A 4096-byte disk block can hold one page of file data, one small directory fragment, or 1024 four-byte block pointers. If a process writes 17 bytes to a file, the kernel usually copies those bytes into the page cache and returns before the SSD has made the update durable.

That gap is where data loss bugs live. The API looks like write(fd, buf, 17), but the durable object is a sequence of metadata and data writes ordered by the filesystem, the block layer, the device cache, and sometimes a journal. For programs that write checkpoints, model artifacts, SQLite databases, or logs, fsync() is the barrier that turns a buffered update into a crash-surviving update.

Core Definitions

Definition

File

A file is a persistent byte sequence plus metadata. In Unix-style filesystems the metadata is stored in an inode, and the bytes are reached through block pointers or an extent map from logical file offsets to physical storage blocks.

Definition

Inode

An inode is the filesystem object that stores type, permissions, owner IDs, size, timestamps, link count, and pointers to file contents. It does not store the filename. Names live in directories.

Definition

Directory

A directory is a file whose contents encode a mapping from names to inode numbers. Path lookup walks these mappings component by component, for example usr, then bin, then python3.

Definition

Durability barrier

A durability barrier is an operation after which the filesystem promises that selected data and metadata will survive a crash, subject to device honesty. In POSIX-like systems, the file-specific primitive is fsync(fd).

Files as Inodes Plus Blocks

A small Unix inode is a fixed-size metadata record.
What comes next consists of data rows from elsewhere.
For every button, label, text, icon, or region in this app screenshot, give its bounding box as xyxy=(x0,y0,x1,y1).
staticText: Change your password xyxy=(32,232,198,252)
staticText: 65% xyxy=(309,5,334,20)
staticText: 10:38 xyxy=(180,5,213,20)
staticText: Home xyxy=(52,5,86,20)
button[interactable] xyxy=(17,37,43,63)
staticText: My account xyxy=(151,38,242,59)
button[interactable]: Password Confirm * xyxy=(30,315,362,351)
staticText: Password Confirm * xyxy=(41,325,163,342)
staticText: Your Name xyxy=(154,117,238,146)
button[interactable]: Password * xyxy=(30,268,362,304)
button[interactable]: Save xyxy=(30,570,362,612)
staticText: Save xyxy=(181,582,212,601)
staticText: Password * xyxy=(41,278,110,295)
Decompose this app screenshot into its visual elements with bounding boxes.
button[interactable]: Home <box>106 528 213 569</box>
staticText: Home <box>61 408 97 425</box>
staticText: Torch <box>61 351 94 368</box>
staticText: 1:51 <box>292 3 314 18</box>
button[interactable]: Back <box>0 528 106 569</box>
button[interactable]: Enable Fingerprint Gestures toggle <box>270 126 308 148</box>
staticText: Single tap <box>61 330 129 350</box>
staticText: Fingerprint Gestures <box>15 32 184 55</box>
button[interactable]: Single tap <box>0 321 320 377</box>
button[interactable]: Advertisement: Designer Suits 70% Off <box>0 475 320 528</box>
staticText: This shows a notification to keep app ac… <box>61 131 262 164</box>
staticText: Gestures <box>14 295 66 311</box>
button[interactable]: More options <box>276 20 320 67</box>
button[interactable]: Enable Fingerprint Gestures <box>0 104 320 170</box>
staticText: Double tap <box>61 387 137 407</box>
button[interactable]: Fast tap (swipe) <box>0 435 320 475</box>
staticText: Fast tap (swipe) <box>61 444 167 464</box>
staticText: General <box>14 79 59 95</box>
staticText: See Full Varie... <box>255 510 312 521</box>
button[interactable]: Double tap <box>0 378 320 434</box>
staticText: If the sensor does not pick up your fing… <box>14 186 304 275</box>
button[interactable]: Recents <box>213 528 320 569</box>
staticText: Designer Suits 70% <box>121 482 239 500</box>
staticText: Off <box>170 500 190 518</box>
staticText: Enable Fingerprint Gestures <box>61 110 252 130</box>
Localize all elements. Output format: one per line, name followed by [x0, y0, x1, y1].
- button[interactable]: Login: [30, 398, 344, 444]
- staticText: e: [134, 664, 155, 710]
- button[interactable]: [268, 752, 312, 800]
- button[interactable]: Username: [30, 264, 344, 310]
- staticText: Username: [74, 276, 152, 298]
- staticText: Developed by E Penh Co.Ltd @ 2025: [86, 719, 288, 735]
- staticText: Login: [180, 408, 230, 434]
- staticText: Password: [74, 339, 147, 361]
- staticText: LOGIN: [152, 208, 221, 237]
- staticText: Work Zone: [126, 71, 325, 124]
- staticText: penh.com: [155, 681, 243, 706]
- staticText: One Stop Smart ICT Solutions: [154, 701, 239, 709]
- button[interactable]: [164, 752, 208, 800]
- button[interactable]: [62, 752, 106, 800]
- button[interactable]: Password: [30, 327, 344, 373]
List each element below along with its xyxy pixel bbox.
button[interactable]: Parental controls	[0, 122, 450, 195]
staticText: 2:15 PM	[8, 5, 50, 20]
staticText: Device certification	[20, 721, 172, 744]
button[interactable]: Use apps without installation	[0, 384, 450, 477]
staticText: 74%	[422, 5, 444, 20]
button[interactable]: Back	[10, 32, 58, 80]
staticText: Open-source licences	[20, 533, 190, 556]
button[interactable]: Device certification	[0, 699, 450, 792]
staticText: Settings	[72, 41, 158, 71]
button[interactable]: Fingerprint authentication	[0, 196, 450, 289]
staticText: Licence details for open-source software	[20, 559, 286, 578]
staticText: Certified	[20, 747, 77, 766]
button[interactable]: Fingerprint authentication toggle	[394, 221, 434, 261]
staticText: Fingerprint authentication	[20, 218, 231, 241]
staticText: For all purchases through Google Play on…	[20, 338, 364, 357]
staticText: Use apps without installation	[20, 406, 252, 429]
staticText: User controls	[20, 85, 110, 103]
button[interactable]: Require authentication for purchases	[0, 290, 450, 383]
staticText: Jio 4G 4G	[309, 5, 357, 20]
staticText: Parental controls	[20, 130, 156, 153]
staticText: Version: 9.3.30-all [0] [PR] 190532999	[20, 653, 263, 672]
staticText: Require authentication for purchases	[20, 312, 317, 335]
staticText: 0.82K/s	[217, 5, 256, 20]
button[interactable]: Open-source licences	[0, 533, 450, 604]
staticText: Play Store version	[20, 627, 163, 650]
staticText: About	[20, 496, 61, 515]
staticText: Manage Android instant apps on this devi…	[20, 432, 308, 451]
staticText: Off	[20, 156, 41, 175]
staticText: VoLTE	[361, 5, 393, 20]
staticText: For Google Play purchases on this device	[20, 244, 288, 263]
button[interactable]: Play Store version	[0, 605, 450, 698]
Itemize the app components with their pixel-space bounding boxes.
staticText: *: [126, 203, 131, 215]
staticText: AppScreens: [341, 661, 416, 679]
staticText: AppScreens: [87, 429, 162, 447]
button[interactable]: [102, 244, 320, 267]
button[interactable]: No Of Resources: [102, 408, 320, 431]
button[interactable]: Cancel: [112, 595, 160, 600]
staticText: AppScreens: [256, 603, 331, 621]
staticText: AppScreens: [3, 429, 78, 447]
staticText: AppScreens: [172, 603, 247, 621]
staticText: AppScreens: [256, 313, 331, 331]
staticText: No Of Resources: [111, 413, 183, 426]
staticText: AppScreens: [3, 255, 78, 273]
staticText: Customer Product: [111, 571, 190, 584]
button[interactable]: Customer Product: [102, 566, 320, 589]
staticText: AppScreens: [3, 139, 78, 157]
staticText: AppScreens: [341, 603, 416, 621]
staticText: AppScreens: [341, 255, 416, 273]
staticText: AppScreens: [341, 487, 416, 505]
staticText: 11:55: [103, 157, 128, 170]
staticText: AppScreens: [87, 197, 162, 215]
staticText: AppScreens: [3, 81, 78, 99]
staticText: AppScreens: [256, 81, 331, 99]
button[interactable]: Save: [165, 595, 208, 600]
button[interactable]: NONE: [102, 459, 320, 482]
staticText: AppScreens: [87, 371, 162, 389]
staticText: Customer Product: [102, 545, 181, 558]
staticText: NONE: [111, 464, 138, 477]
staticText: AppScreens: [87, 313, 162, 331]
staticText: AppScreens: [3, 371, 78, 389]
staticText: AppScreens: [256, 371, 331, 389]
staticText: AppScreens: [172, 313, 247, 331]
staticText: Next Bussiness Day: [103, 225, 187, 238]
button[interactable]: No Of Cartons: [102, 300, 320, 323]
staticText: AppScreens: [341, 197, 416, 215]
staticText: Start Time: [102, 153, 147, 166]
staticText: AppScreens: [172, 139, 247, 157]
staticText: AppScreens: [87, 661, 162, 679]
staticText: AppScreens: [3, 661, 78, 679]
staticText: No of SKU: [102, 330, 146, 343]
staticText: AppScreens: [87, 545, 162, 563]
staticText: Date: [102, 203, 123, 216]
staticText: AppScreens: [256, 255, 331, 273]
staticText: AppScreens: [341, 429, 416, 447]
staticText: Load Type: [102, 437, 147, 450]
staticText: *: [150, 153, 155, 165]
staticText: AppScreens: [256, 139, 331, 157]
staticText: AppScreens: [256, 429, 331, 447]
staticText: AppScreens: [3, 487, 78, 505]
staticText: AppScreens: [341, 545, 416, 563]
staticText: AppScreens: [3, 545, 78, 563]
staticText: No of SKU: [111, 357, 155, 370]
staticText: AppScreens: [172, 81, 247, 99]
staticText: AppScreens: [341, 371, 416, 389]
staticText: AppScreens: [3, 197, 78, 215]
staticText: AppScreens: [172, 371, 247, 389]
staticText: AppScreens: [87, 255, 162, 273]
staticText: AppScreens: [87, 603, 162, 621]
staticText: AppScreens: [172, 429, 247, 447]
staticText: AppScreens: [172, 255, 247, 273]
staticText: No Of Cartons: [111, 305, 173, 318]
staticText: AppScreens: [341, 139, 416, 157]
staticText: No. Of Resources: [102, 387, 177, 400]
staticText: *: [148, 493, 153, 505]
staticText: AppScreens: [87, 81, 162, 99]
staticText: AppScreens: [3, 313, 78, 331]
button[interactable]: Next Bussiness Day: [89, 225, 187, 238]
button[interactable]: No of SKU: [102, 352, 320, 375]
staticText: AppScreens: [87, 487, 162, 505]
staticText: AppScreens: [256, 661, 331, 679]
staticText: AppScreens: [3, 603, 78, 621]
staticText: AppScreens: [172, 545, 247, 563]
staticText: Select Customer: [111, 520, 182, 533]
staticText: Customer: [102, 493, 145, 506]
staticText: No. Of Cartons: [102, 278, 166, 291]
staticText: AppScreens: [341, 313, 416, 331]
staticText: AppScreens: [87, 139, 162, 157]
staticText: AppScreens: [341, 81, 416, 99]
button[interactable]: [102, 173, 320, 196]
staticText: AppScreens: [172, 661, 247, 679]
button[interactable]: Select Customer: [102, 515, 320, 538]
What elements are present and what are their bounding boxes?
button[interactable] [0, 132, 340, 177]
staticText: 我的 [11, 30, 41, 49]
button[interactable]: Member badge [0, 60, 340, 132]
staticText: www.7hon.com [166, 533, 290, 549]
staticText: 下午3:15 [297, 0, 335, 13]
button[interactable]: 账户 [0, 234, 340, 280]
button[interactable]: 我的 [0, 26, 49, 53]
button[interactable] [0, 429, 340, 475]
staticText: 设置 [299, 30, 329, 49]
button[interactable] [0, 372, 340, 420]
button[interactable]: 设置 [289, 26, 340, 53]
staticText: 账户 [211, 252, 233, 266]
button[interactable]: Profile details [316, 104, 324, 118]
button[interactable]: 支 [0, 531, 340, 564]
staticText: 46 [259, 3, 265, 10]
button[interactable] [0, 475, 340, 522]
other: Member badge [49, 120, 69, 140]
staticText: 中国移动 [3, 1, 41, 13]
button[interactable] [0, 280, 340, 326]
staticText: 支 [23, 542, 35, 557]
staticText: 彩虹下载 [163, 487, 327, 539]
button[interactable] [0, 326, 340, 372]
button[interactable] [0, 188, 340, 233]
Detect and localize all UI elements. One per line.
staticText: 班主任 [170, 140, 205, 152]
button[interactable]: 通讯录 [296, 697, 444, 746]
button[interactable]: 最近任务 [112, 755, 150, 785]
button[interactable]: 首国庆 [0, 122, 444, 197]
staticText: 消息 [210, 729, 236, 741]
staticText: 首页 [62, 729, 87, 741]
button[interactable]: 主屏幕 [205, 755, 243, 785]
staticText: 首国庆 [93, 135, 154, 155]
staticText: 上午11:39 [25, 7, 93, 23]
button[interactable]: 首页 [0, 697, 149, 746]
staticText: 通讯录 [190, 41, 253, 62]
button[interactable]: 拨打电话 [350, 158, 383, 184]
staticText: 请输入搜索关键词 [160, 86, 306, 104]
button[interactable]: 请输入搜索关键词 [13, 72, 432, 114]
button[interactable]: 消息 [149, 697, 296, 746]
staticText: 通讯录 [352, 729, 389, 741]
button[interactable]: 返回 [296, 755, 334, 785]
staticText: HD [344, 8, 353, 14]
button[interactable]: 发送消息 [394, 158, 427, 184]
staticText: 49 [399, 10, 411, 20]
Real filesystems vary, but the following 128-byte teaching inode is close enough to expose the shape.

OffsetBytesField
02mode, including file type and permissions
22link count
44owner uid
84group gid
128file size in bytes
208access time
288modification time
368inode change time
444812 direct block numbers, 4 bytes each
924single-indirect block number
964double-indirect block number
10028filesystem-specific padding or flags

For a 10,000-byte regular file on a 4096-byte-block filesystem, the inode size is 10,000. The file needs ceil(10000 / 4096) = 3 data blocks. Logical byte offsets map as follows.

File byte rangeLogical blockBytes usedInode pointer
0 to 409504096direct[0]
4096 to 819114096direct[1]
8192 to 999921808direct[2]

With 12 direct pointers and 4 KiB blocks, direct pointers cover 12 * 4096 = 49152 bytes. A single-indirect block holding 1024 four-byte block numbers covers 1024 * 4096 = 4194304 bytes. A double-indirect pointer covers 1024 * 1024 * 4096 = 4294967296 bytes. The inode can address about 4 GiB plus 4 MiB plus 48 KiB in this simplified design.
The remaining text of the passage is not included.